OU softball memories that last a lifetime

But Marita Hynes Field isn’t done just yet. And those who have played on the field have a lifetime of memories.

Not just the wins – the many, many wins or the rare losses. The relationships and growth that came along the way. Turning girls into young women and seeing them succeed well beyond the softball field.

“That stadium – it became more than just a field,” said Nicole Mendes, who played at OU from 2017-21 and won two national championships. “It felt like home. It was a field that felt like home and had everything I could have ever wanted.”

Mendes has one of the best final moments for a player on the field, catching the final out to send OU to the Women’s College World Series in 2021.

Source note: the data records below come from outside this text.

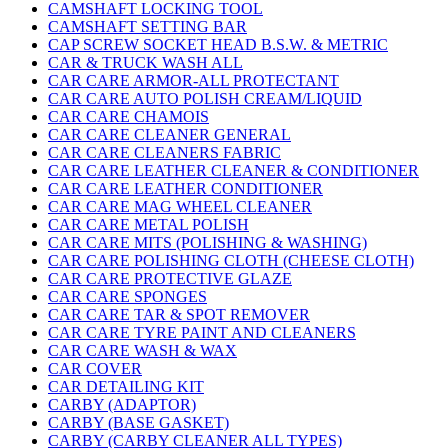
CAMSHAFT LOCKING TOOL
CAMSHAFT SETTING BAR
CAP SCREW SOCKET HEAD B.S.W. & METRIC
CAR & TRUCK WASH ALL
CAR CARE ARMOR-ALL PROTECTANT
CAR CARE AUTO POLISH CREAM/LIQUID
CAR CARE CHAMOIS
CAR CARE CLEANER GENERAL
CAR CARE CLEANERS FABRIC
CAR CARE LEATHER CLEANER & CONDITIONER
CAR CARE LEATHER CONDITIONER
CAR CARE MAG WHEEL CLEANER
CAR CARE METAL POLISH
CAR CARE MITS (POLISHING & WASHING)
CAR CARE POLISHING CLOTH (CHEESE CLOTH)
CAR CARE PROTECTIVE GLAZE
CAR CARE SPONGES
CAR CARE TAR & SPOT REMOVER
CAR CARE TYRE PAINT AND CLEANERS
CAR CARE WASH & WAX
CAR COVER
CAR DETAILING KIT
CARBY (ADAPTOR)
CARBY (BASE GASKET)
CARBY (CARBY CLEANER ALL TYPES)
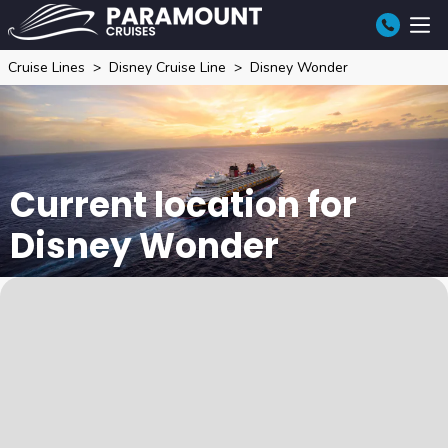
Cruise Lines
Disney Cruise Line
Disney Wonder
Current location for
Disney Wonder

“I got to make the last out,” Mendes said. “For that to be my last play ever on that field was unreal. I caught one deep in the outfield. It’s the one that always stands out to me. Just doing it all for my teammates and in front of the fans. A real special moment.”

OU gets one last weekend at Marita Hynes Field. Photo credit: Bob Przybylo – SoonerScoop.com

Last Dance

This is it. Clemson coming to town with everything on the line. OU is 54-1 overall and riding a 46-game winning streak.

If the Sooners can win Friday and Saturday, they will set the record for softball’s longest winning streak at 48 games. OU would surpass the 47-game mark set by Arizona in 1996-97.

Gasso has stressed the team is not worried about the streak. It’s just making sure there is some sort of celebration once again for the team going back to the Women’s College World Series by weekend’s end.

It’s something the current team understands as well.

“We’re just embracing it,” said junior Tiare Jennings about the final weekend at Marita Hynes Field. “It’s bittersweet. Knowing that we’re gonna be part of a team that’s gonna be the last ones to play in here. We’re just trying to represent the legends that have played before us.

“And we’re getting a new field and trying to be that team to set the tone with that new stadium. It’s exciting to be part of both – to have the best of both worlds. We’re gonna miss this field, but we’ve had so many great moments.”

Hynes isn’t sure where she’s going to be sitting this weekend. Gasso doesn’t know when that moment is going to hit her that the playing days at Marita Hynes Field are over.

It’s time to move on. It’s a testament to OU’s success and the sport’s growth for the demand to make this happen.

But, well, you never forget that first home.

“So whether it looks beautiful or not, or whether it has enough seats or not, it’s still where this program was born,” Gasso said. “But my memories will always live here. This is home. It’ll always be home.”